Carol objects to the ALJ's analysis of Dr. Weckerle's opinion as improperly finding that Carol's ability to concentrate during appointments suggested an ability to concentrate in a fulltime work setting. As an initial matter, Carol cited no caselaw in support of this argument, so it may be deemed forfeited. Robert S. v. Kijakazi, 2022 WL 45036, at *9 (N.D. Ill. Jan. 5. 2022). Even if not forfeited, this argument fails. It is true that the ability to “pay attention in the doctor's office and thus in the context of a structured, relatively short mental health examination” is “an altogether different environment than a full day at a competitive workplace with sustained demands.” Crump v. Saul, 932 F.3d 567, 571 (7th Cir. 2019). However, an ALJ is not prohibited from considering a claimant's ability to concentrate during appointments as one part of her supportability analysis. Contrary to Carol's suggestion, the ALJ did not improperly equate her ability to concentrate at regular medical appointments with an ability to perform full-time work. Rather, the ALJ considered Carol's ability to concentrate during medical appointments as just one among many factors she gave to support her analysis of Carol's ability to sustain attention and concentration. As discussed, regarding Carol's ability to sustain concentration, the ALJ properly noted that mental status exams had shown intact cognition, orientation, thought processes, attention, concentration, and memory. (R. 18, 19). The ALJ further noted that Carol had the capacity for concentration to: do some work until October 29, 2020, ten months after her alleged onset date; drive regularly; handle finances with some limitations but an ability to count change and shop; tend to personal care and do some household cleaning chores; prepare food; go out alone without becoming lost or confused; use a computer to shop on the internet; read and watch television programs, including science shows; feed her cat on a regular schedule; receive, read, compose, and send texts and emails; do some sewing; and participate in the hearing and focus, answer questions appropriately, and provide information. Id.

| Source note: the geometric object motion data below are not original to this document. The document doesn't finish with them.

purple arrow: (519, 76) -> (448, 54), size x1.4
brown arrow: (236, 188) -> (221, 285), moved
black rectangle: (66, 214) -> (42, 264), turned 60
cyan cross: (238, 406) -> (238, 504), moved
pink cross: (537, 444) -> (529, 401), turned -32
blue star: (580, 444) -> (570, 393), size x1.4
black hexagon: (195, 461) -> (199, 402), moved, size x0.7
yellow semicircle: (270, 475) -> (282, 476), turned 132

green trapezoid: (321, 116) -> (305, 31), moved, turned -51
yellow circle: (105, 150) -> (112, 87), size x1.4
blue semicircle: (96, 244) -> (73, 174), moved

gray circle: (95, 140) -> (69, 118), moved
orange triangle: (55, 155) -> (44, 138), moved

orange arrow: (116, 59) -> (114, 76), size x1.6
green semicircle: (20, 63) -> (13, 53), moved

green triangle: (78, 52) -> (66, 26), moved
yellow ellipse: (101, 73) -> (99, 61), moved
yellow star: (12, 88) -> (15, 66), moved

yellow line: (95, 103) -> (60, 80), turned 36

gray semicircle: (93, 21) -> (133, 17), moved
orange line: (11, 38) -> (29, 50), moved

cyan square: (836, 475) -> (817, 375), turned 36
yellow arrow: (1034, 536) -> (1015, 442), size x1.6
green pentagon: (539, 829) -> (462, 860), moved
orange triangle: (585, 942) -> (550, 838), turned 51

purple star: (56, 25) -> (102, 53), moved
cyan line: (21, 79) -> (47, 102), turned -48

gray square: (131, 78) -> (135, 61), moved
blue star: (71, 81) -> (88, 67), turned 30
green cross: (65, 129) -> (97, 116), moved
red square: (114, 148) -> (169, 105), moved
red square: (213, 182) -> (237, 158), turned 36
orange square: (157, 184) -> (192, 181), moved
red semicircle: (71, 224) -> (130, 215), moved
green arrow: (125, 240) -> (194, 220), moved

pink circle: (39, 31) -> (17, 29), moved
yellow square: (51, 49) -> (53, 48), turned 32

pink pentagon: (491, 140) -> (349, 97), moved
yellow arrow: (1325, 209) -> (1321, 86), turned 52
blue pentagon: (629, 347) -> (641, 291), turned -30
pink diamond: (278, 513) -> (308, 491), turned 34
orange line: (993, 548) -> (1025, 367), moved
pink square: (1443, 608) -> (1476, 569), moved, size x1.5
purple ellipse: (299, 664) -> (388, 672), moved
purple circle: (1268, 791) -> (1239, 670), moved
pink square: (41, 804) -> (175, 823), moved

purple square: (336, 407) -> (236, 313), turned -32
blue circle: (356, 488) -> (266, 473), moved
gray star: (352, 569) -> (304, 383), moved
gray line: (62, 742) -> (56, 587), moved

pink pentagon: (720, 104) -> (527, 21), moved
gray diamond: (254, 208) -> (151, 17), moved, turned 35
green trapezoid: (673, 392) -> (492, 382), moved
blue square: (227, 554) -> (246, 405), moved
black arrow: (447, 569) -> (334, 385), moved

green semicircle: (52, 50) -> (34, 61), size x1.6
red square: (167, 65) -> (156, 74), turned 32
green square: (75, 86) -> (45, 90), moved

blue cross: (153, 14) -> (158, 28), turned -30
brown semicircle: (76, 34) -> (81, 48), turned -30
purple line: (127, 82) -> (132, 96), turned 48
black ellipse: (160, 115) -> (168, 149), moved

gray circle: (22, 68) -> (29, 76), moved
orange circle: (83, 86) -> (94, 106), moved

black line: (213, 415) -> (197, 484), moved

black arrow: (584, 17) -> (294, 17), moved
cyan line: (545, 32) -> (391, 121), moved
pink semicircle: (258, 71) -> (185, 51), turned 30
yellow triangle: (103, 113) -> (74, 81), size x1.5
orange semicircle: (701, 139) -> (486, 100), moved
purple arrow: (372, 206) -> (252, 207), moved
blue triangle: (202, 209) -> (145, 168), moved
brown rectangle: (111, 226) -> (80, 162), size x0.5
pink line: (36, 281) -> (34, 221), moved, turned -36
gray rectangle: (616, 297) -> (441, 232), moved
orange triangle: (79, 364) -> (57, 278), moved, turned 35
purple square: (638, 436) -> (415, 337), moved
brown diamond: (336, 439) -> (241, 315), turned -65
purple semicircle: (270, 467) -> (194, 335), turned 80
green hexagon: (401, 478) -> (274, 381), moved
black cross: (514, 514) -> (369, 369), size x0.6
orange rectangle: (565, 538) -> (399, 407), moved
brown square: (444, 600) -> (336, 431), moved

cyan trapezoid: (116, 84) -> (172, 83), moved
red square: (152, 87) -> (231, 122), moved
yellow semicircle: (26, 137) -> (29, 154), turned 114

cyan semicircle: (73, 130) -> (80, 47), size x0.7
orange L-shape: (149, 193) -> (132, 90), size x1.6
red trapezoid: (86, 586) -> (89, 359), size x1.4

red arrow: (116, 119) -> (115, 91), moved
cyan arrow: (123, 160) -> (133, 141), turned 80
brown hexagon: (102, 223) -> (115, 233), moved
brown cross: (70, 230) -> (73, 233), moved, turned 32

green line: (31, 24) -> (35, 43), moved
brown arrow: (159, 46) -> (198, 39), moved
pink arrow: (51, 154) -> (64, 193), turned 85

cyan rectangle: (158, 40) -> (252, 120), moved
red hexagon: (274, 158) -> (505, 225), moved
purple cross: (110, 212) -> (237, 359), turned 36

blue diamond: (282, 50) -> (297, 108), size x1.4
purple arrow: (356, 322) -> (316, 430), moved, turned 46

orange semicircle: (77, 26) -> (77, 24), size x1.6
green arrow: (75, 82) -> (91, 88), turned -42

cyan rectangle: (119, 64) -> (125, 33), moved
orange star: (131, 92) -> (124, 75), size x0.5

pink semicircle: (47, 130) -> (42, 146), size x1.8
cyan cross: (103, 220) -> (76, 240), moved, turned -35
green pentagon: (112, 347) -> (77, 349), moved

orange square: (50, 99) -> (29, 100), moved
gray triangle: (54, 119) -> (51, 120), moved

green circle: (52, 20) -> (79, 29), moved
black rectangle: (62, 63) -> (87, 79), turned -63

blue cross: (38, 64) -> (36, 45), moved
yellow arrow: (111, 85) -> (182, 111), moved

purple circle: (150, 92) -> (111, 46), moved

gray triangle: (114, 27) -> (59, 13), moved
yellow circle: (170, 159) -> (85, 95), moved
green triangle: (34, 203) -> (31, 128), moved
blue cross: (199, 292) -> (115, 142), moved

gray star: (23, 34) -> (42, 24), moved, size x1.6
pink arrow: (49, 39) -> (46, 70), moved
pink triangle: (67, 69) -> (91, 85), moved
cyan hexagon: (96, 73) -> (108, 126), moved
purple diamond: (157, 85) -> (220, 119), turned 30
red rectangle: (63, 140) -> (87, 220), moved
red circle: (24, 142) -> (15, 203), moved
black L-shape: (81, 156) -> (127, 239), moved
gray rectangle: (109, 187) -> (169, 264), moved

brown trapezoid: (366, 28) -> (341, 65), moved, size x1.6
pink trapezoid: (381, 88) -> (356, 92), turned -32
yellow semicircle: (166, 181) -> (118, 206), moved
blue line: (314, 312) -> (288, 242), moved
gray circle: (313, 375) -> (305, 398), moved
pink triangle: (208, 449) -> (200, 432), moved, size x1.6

Moreover, the state agency psychological consultants' findings substantially support the ALJ's conclusion regarding Dr. Weckerle's attention and concentration opinion. The psychological consultants reviewed the medical record and found Carol had mild limitations in concentration, persistence, and pace. Despite these limitations, the psychological consultants concluded that Carol retained the ability to perform full-time work with no limitations in maintaining attention and concentration. Again, the ALJ properly found their opinions persuasive because they were consistent with and supported by the record. Because the ALJ did not rely on Carol's ability to concentrate at appointments as the sole support for rejection of Dr. Weckerle's attention and concentration opinion, the ALJ did not err. Substantial evidence supports the ALJ's finding that Carol's ability to adequately concentrate at appointments was not entirely consistent with Dr. Weckerle's opinion that Carol's symptoms frequently interfered with the attention and concentration needed to perform even simple work tasks.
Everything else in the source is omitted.